The Cubs are in town, so ticket prices are higher and crowds will be slightly denser. This current Cubs team brings with it a theoretically impressive, if seldom intact, starting rotation, and two of the best corner infielders in the majors. As for the bullpen, the outfield, the manager, the middle infield, and the fans, well, not so much. Mark Prior and Byung-Hyun Kim (Friday) and especially Greg Maddux and Jeff Francis (Sunday) have the potential to be real barnburners. Saturday brings us Glendon Rusch and Aaron Cook. Again, not so much.
A brutal eight-game losing streak earlier this month pretty much scuttled Chicago's playoff chances, and the failure of the franchise's first $100 million team combined with the surprising success of the White Sox has Cubs fans much crankier than usual. Besides first baseman Derrek Lee (who I invariably accidentally refer to as "Carlos" whenever he comes up in conversation), the two Cubs having the best year are Matt Clement, now ace of the defending champs, and Ryne Sandberg, now a Hall of Famer. That's what being a Cub fan is all about -- a peculiar sort of nostalgia for old times that were really not that great. Even I'm not immune. I can't hear the names Jody Davis or Damon Berryhill without getting a little misty.

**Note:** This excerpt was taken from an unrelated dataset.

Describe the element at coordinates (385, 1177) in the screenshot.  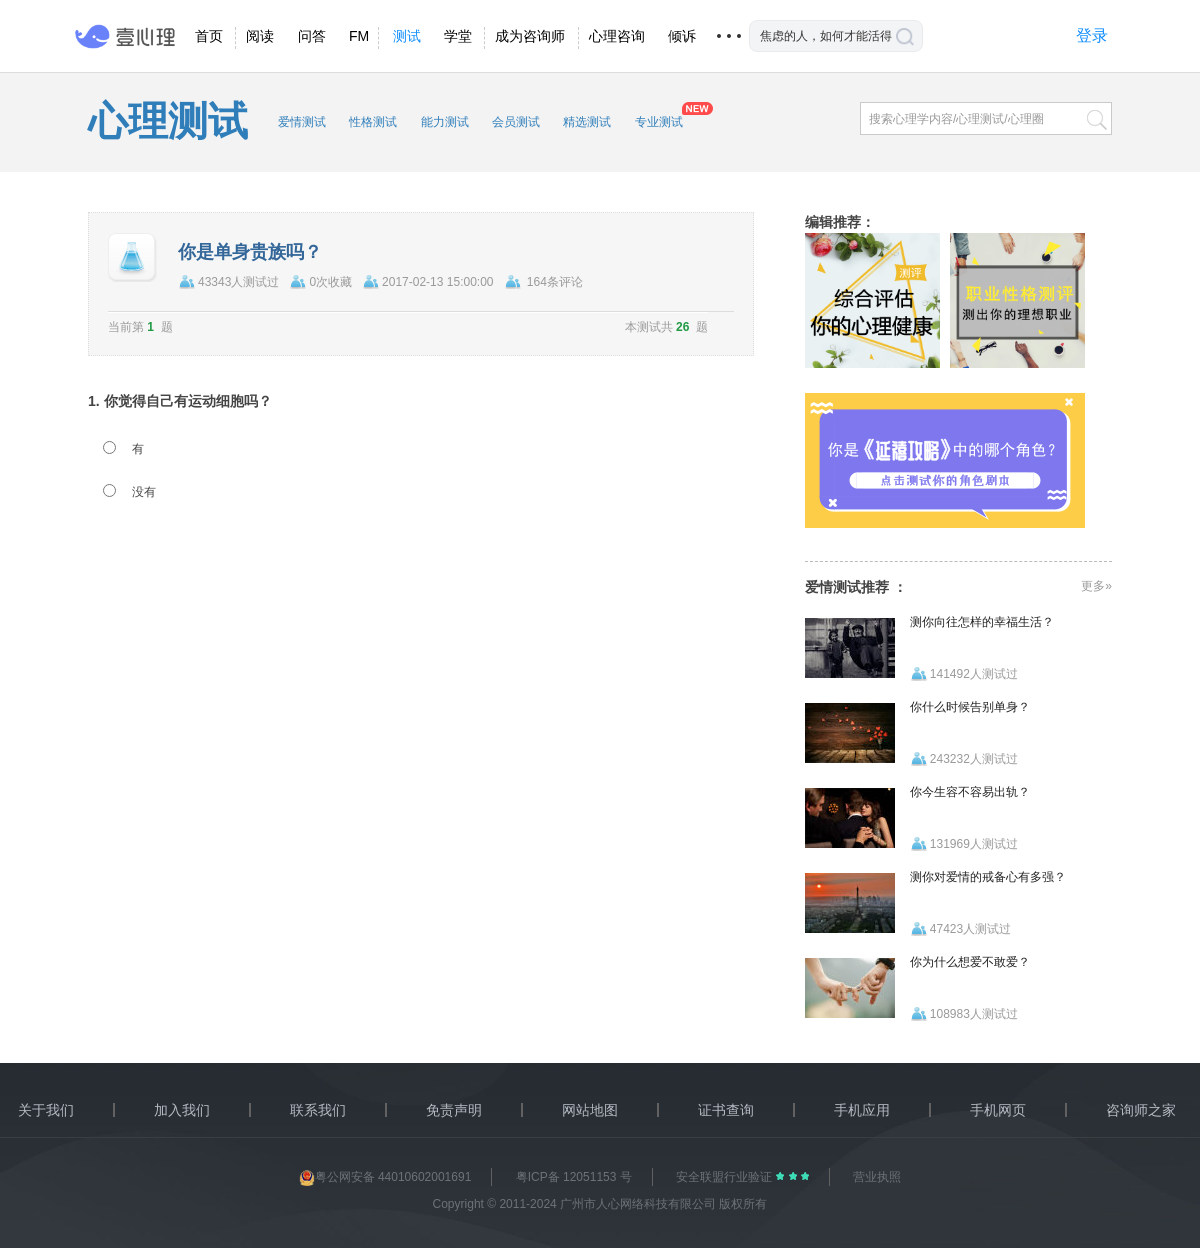 I see `粤公网安备 44010602001691` at that location.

While this most closely-observed of also-rans has a lot of minor flaws Chicago columnists will gladly point out to you (bizarre lineup changes, frequent mental lapses on defense, chronically poor situational hitting) the reasons the Cubs won't win the World Series this year are simple: they're too hurt, and they don't get on base enough. Nomar Garciaparra arguably hurt the team less when he was out injured. Neifi Perez started hot, which really hurt the Cubs -- Dusty Baker has seen his way to giving Perez, rivaled only by Cristian Guzman as the worst offensive player of the modern era, the fourth-most at-bats on the team. Corey Patterson, once the team's great young hitting hope, played so badly he was returned to the minors for a spell.

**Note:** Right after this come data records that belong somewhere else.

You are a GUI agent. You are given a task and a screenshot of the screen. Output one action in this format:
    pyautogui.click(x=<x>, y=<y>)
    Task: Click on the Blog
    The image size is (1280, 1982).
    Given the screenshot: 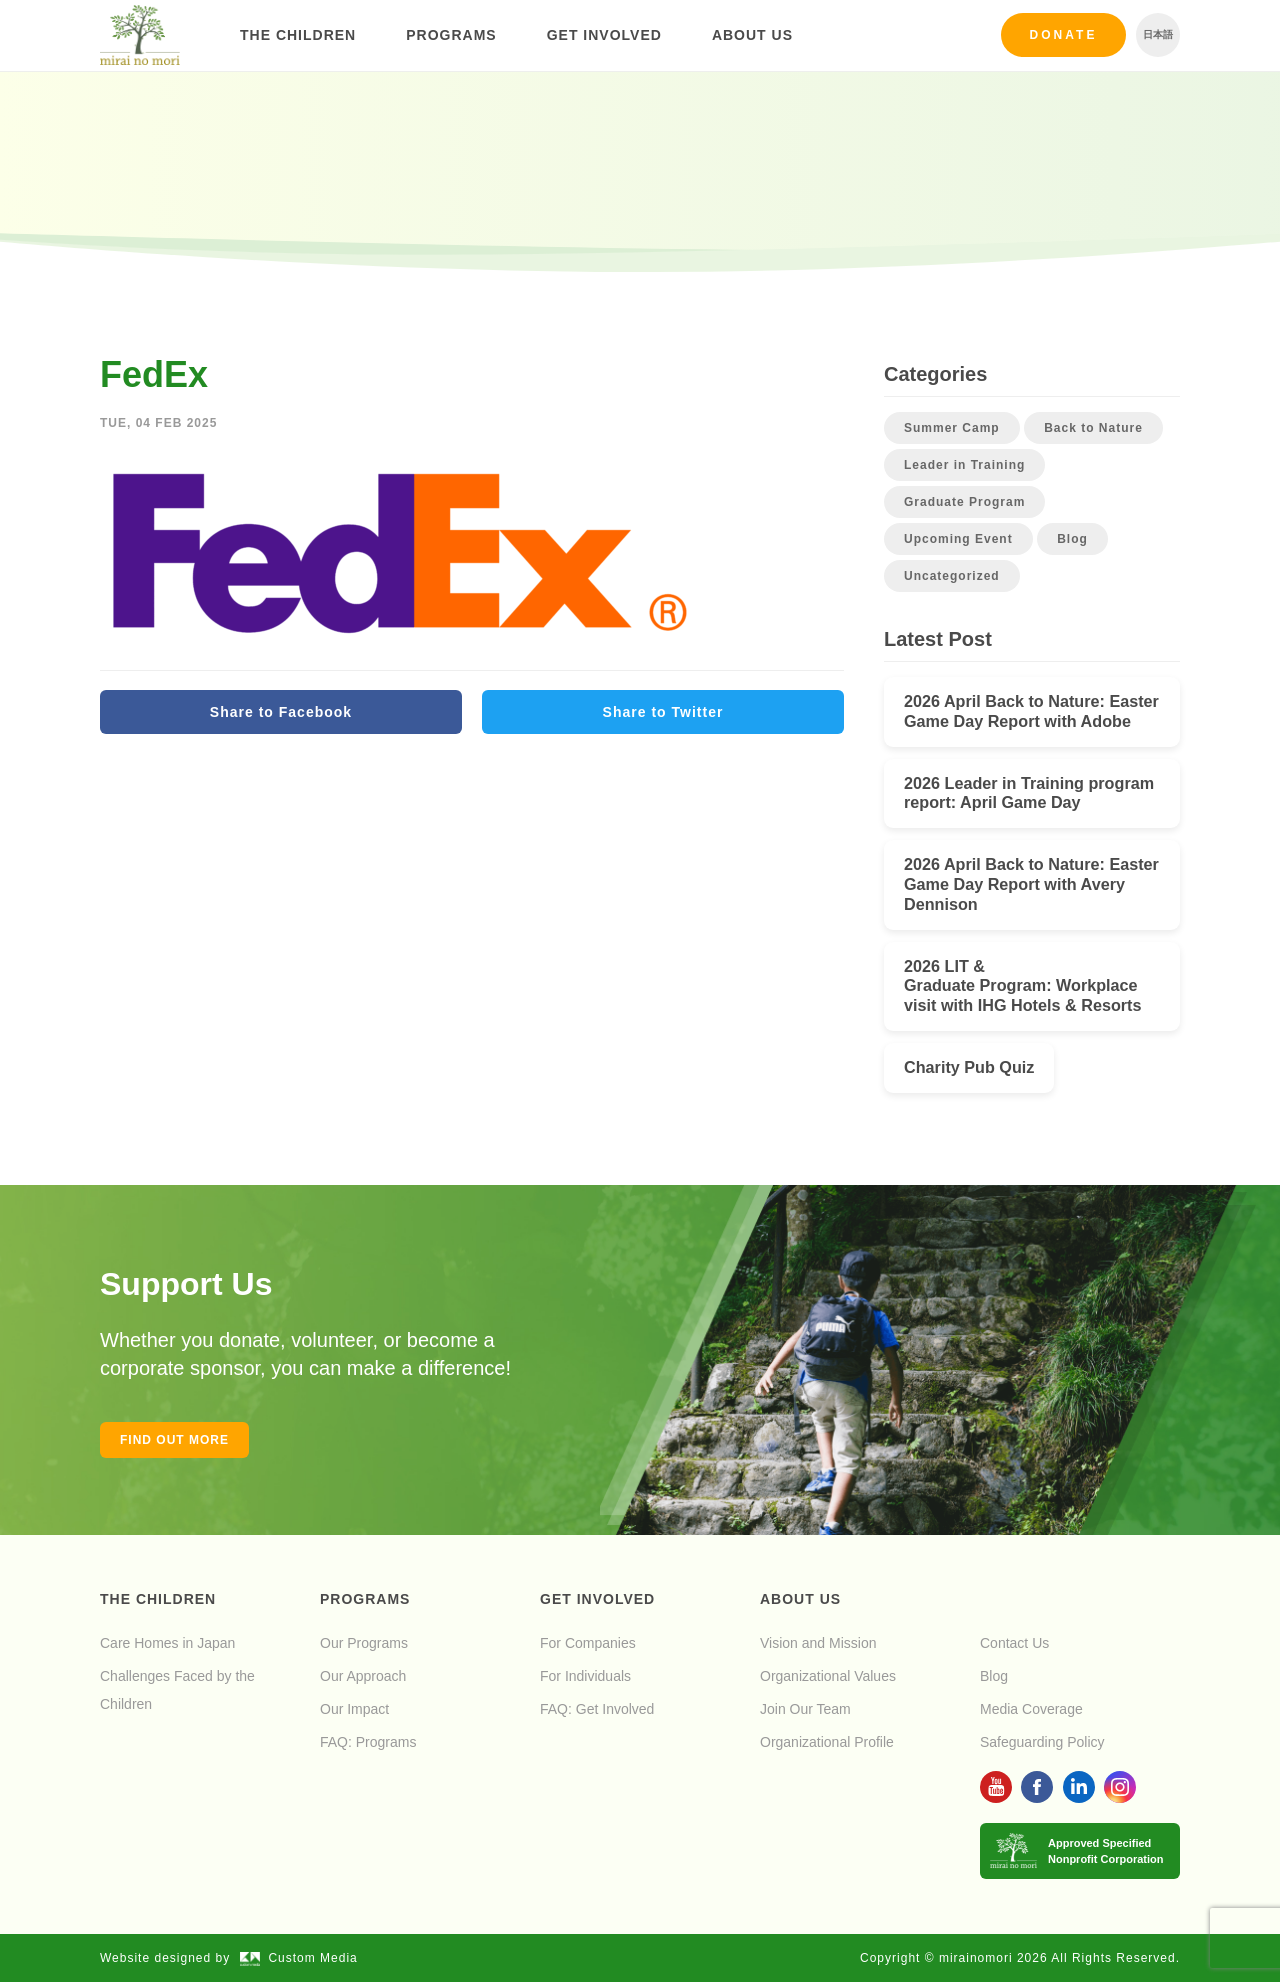 What is the action you would take?
    pyautogui.click(x=1072, y=539)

Patterson's development hasn't been helped along any by a manager in Baker who seems deeply skeptical of young players and young hitters in particular. While Baker's preference for "his" guys (Matt Murton has been miles better than either Jeromy Burnitz or Todd Hollandsworth, but good luck with the playing time, kid) is one of those quirks fans in the Bay Area learned to live with, his boneheaded game managing is another matter entirely. It took "Bake" a ridiculously long time to figure out that neither Patterson nor Perez was a leadoff hitter. Derrek Lee, who's having a historically great season, ranks 75th in the majors in at-bats with runners on, tied with Kansas City's Angel Berroa among others. That is bad!

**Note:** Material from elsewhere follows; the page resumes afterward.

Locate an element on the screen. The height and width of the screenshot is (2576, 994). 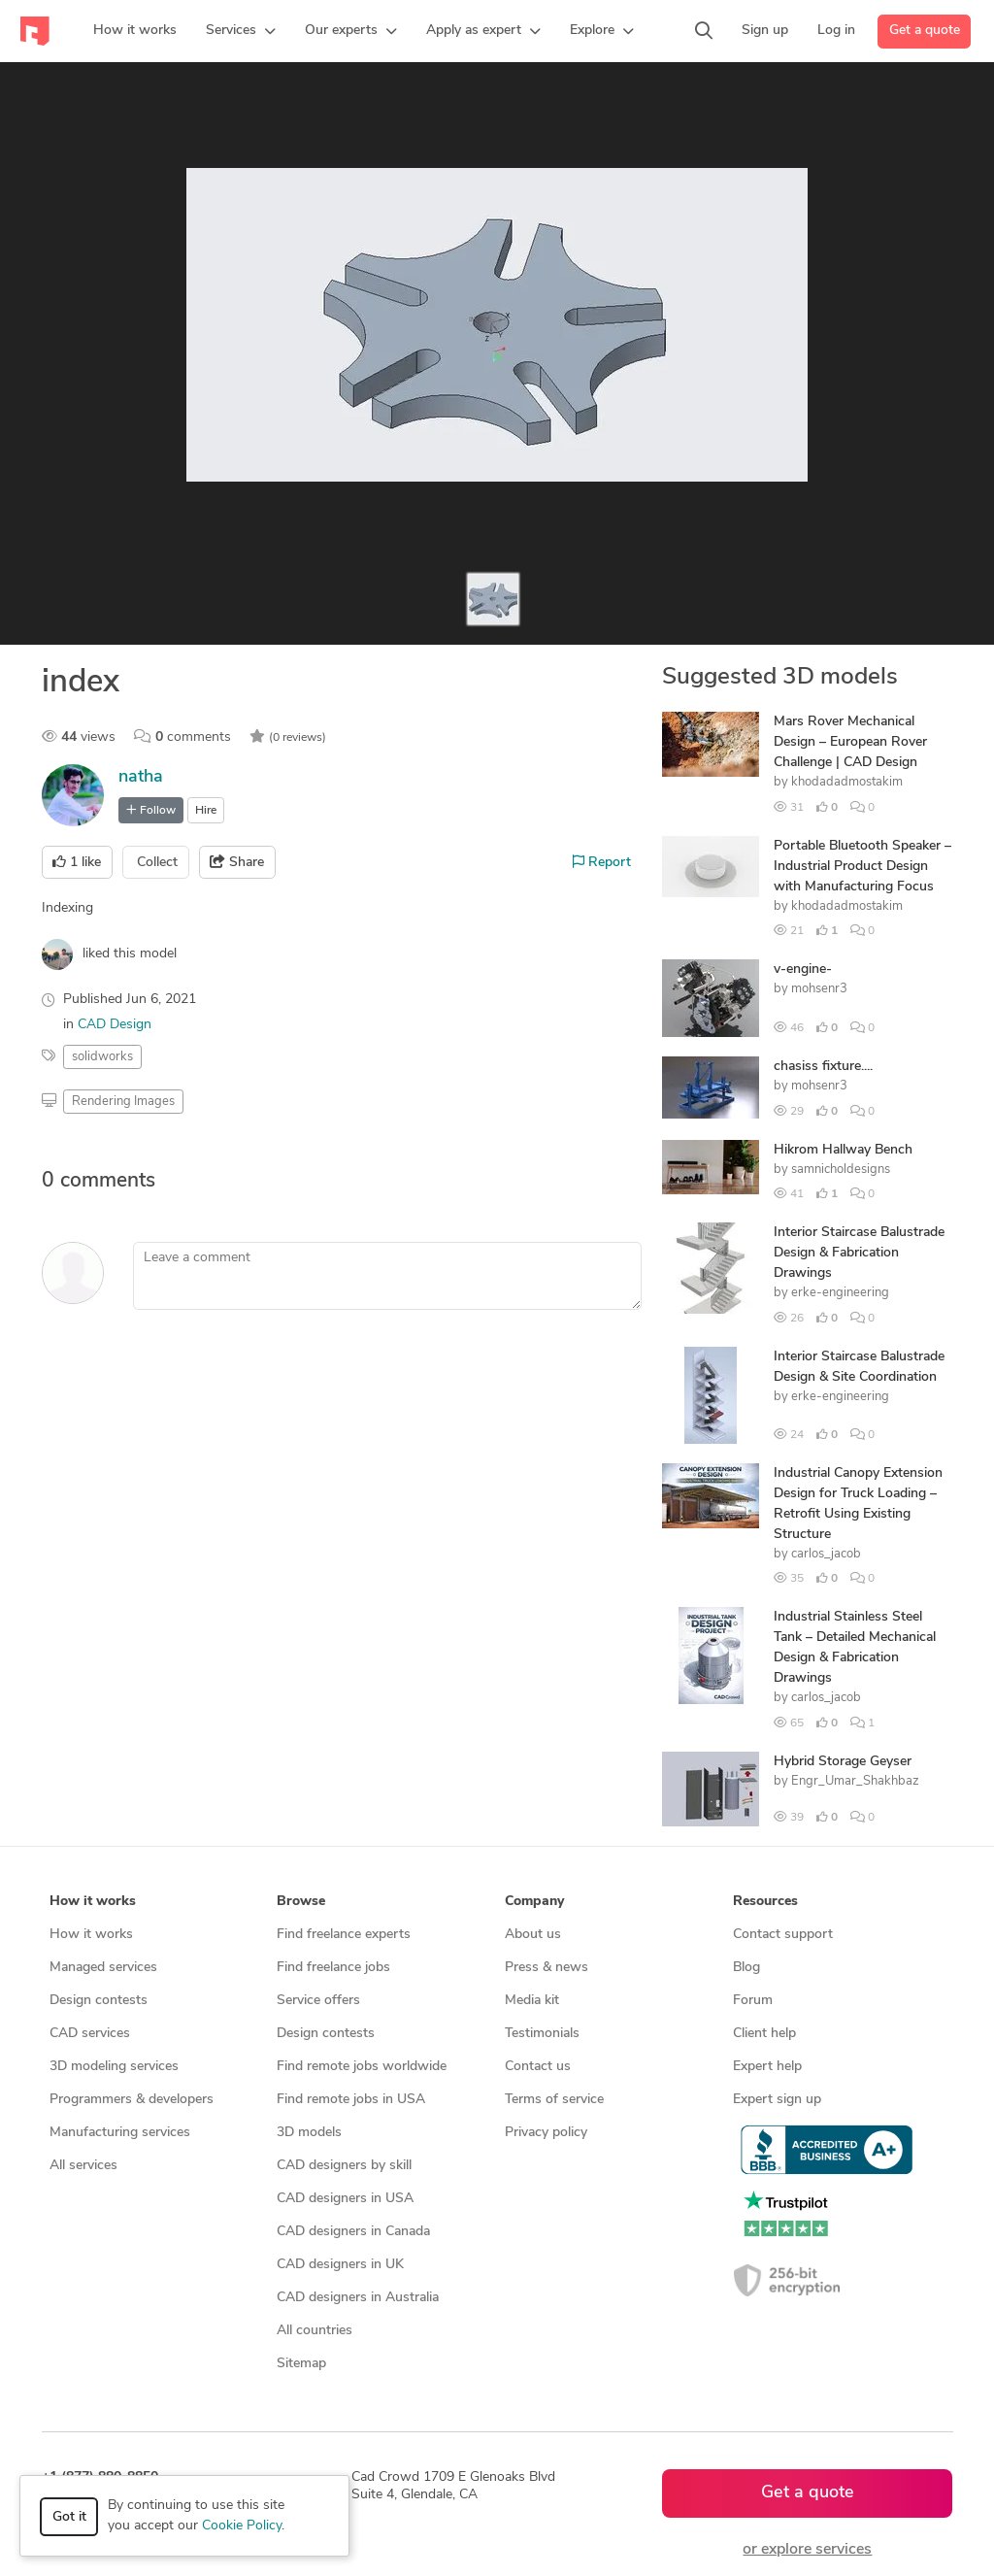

So on offense you have Lee, Aramis Ramirez, Todd Walker when Baker isn't benching him for defense, and (very quietly) catcher Michael Barrett. Burnitz has been useful for the occasional homer but overall the Cubs' outfield has been terrible. Combine that with a bullpen that ranks 21st in the majors in ERA, injuries to pretty much the entire starting staff (besides, oddly, Maddux), and a 9-19 mark against the fierce NL East, and you've got the recipe for another .500 season. With the Red Sox winning it all last year and the White Sox heading to the postseason this year, that shouldn't sit well with Cubs fans. With Maddux pondering retirement, Kerry Wood's career as a starter (and possibly as a Cub) realistically over, and Garciaparra unlikely to return after a snakebitten year and a half in Chicago, a window that seemed wide open in '03 seems to be slamming shut scary-fast.
That said, they'll probably still whip up on the sad-sack Rockies, who don't tend to fare well against starting pitchers of Maddux and Prior's ilk. As for the Cook-Rusch game, flip a coin. I will probably be watching soccer.